3.Taxation in Doab: The disappointment of these two analyses influenced the esteem of the Sultan and colossal cash was squandered. Keeping in mind the end goal to beat money related troubles, he expanded the expense on the alluvial terrains between the Ganga and the Yamuna valley. Amid his rule, the domain confronted an extreme starvation and more terrible measures were taken by the lord. Individuals deserted their home required in burglary and robbery, thousands died. They fled from the towns yet Muhammad receptacle Tughlaq took cruel measures to catch and rebuff them. The rebellions were smashed. Legislative leader of every area were requested to present their book of records to Delhi.

4.Rebellions:The last some portion of Muhammad receptacle Tughlaq’s rule saw a spate of uprisings by the nobles and common governors. The defiance of Hasan Shah brought about the foundation of the Madurai Sultanate. In 1336 the Vijayanagar kingdom was established. In 1347 Bhamini kingdom was set up. The governors of Oudh, Multan and Sind rebelled against the power of Muhammad receptacle Tughlaq. In Gujarat Taghi ascended in rebellion against the Sultan who put in almost three years in pursuing him. Muhammad receptacle Tughlaq’s wellbeing turned out to be more regrettable and he passed on in 1351.

5.Agricultural Reforms: However, the Sultan acknowledged later that sufficient help measures and the advancement of agribusiness were the genuine answer for the issue. He dispatched a plan by which takkavi credits (advances for development) were given to the ranchers to purchase seed and to augment development. A different office for agribusiness, Diwan-i-Kohi was set up. Model ranch under the state was made in a region of 64 square miles for which the legislature burned through seventy lakh tankas. He spent gigantic measure of cash yet the plan didn’t succeed because of defilement of officers and different elements. This examination was further proceeded by Firoz Tughlaq. This is a very important aspect of Muhammad Bin Tughlaq History indeed.

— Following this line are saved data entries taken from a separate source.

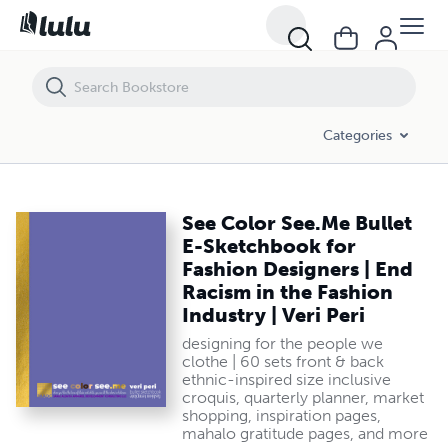
See Color See.Me Bullet E-Sketchbook for Fashion Designers | End Raci
Categories
See Color See.Me Bullet
E-Sketchbook for
Fashion Designers | End
Racism in the Fashion
Industry | Veri Peri
designing for the people we
clothe | 60 sets front & back
ethnic-inspired size inclusive
croquis, quarterly planner, market
shopping, inspiration pages,
mahalo gratitude pages, and more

6.Military Campaigns and Territory Expansion: After turning into the Sultan of Delhi, Muhammad container Tughlaq needed to extend his region and involved Kalanaur and Peshawar in the north west. He fancied to grow his fringes in southern India and re-possessed the states those were at first vanquished by Malik Kafur amid the rule of Ala-ud-clamor Khilji. He possessed Andhra, Karnataka, Maharashtra, bigger parts of Tamil Nadu and Kerala and hence he vanquished significant piece of South India and attached it to the Delhi Sultanate.

7.Diplomatic Relation: Muhammad kept up a decent connection with the other world pioneers. He sent diplomats to China and different spots.

8 Defeat of Tughlaq Dynasty: Towards the end of his rule individuals began to revolt as a result of oppressive approaches. There were rebellions in numerous territories. Muhammad-receptacle Tughlaq passed on in 1351 AD and after his demise Firuz Shah Tughlaq succeeded him and rose the honored position of Delhi Sultanate.